[Intel-gfx] [PATCH] drm/i915: Make the GEM reclaim workqueue high priority

Thu Oct 15 20:09:32 UTC 2020

> -----Original Message-----
> From: Chris Wilson <chris at chris-wilson.co.uk>
> Sent: Thursday, October 15, 2020 8:07 AM
> To: Tang, CQ <cq.tang at intel.com>; intel-gfx at lists.freedesktop.org
> Subject: Re: [Intel-gfx] [PATCH] drm/i915: Make the GEM reclaim workqueue
> high priority
> 
> Quoting Tang, CQ (2020-10-14 00:29:13)
> > i915_gem_free_object() is called by multiple threads/processes, they all
> add objects onto the same free_list. The free_list processing worker thread
> becomes bottle-neck. I see that the worker is mostly a single thread (with
> particular thread ID), but sometimes multiple threads are launched to
> process the 'free_list' work concurrently. But the processing speed is still
> slower than the multiple process's feeding speed, and 'free_list' is holding
> more and more memory.
> 
> We can also prune the free_list immediately, if we know we are outside of
> any critical section. (We do this before create ioctls, and I thought upon
> close(device), but I see that's just contexts.)
> 
> > The worker launching time is delayed a lot, we call queue_work() when we
> add the first object onto the empty 'free_list', but when the worker is
> launched, the 'free_list' has sometimes accumulated 1M objects. Maybe it is
> because of waiting currently running worker to finish?
> 
> 1M is a lot more than is comfortable, and that's even with a high-priority
> worker.  The problem with objects being freed from any context is that we
> can't simply put a flush_work around there. (Not without ridding ourselves of
> a few mutexes at least.) We could try more than worker, but it's no more
> more effort to starve 2 cpus than it is to starve 1.
> 
> No, with that much pressure the only option is to apply the backpressure at
> the point of allocation ala create_ioctl. i.e. find the hog, and look to see if
> there's a convenient spot before/after to call
> i915_gem_flush_free_objects(). Since you highlight the vma-stash as the
> likely culprit, and the free_pt_stash is unlikely to be inside any critical section,
> might as well try flushing from there for starters.
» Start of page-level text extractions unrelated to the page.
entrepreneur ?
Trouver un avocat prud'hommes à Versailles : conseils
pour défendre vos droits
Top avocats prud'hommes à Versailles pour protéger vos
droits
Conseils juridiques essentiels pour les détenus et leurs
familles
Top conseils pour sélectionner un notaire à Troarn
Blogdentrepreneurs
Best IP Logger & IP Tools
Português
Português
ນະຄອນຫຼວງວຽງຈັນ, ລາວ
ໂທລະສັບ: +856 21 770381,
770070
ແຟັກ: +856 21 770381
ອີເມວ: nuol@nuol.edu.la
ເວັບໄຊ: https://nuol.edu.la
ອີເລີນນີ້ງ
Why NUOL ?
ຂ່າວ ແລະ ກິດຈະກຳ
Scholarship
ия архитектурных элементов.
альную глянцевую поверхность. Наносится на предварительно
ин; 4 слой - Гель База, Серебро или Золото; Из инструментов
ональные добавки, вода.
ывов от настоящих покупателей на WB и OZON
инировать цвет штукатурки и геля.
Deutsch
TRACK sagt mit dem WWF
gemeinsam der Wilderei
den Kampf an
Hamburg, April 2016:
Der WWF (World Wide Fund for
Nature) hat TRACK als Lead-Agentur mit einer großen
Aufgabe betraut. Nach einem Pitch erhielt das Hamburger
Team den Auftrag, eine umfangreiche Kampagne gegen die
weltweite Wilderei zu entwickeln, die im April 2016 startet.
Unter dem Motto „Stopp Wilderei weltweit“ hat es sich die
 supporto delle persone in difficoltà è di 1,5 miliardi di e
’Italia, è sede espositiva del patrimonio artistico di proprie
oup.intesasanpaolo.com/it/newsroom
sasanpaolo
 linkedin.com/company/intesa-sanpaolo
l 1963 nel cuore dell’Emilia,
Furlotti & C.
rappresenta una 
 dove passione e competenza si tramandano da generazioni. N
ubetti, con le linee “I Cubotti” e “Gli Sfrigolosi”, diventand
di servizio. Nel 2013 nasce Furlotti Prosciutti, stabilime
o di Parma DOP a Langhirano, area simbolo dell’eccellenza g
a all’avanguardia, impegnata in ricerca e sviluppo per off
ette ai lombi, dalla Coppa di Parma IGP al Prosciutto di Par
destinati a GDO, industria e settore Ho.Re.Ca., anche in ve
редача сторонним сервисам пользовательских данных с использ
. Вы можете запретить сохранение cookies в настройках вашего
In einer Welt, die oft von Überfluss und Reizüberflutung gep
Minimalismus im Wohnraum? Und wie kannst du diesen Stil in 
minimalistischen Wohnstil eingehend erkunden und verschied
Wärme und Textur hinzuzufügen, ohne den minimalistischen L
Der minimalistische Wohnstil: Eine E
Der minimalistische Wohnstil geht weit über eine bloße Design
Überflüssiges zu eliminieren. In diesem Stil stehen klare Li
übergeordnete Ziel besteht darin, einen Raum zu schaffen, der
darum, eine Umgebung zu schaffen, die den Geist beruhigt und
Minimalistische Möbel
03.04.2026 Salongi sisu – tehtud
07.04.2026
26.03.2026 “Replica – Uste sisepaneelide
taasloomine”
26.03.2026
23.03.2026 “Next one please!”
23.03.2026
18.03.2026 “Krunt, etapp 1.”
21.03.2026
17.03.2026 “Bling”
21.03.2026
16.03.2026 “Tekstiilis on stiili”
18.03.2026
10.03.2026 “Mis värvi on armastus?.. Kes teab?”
I have not yet tested, but I guess calling i915_gem_flush_free_objects() inside free_pt_stash() will solve the problem that gem_exec_gttfill has, because it will give some back pressure on the system traffic.

But this is only for the page table 4K lmem objects allocated/freed by vma-stash. We might encounter the same situation with user space allocated objects.

--CQ

> 
> Hmm, actually we are tantalizing close to having dropped all mutexes (and
> similar global lock-like effects) from free_objects. That would be a nice
> victory.
> -Chris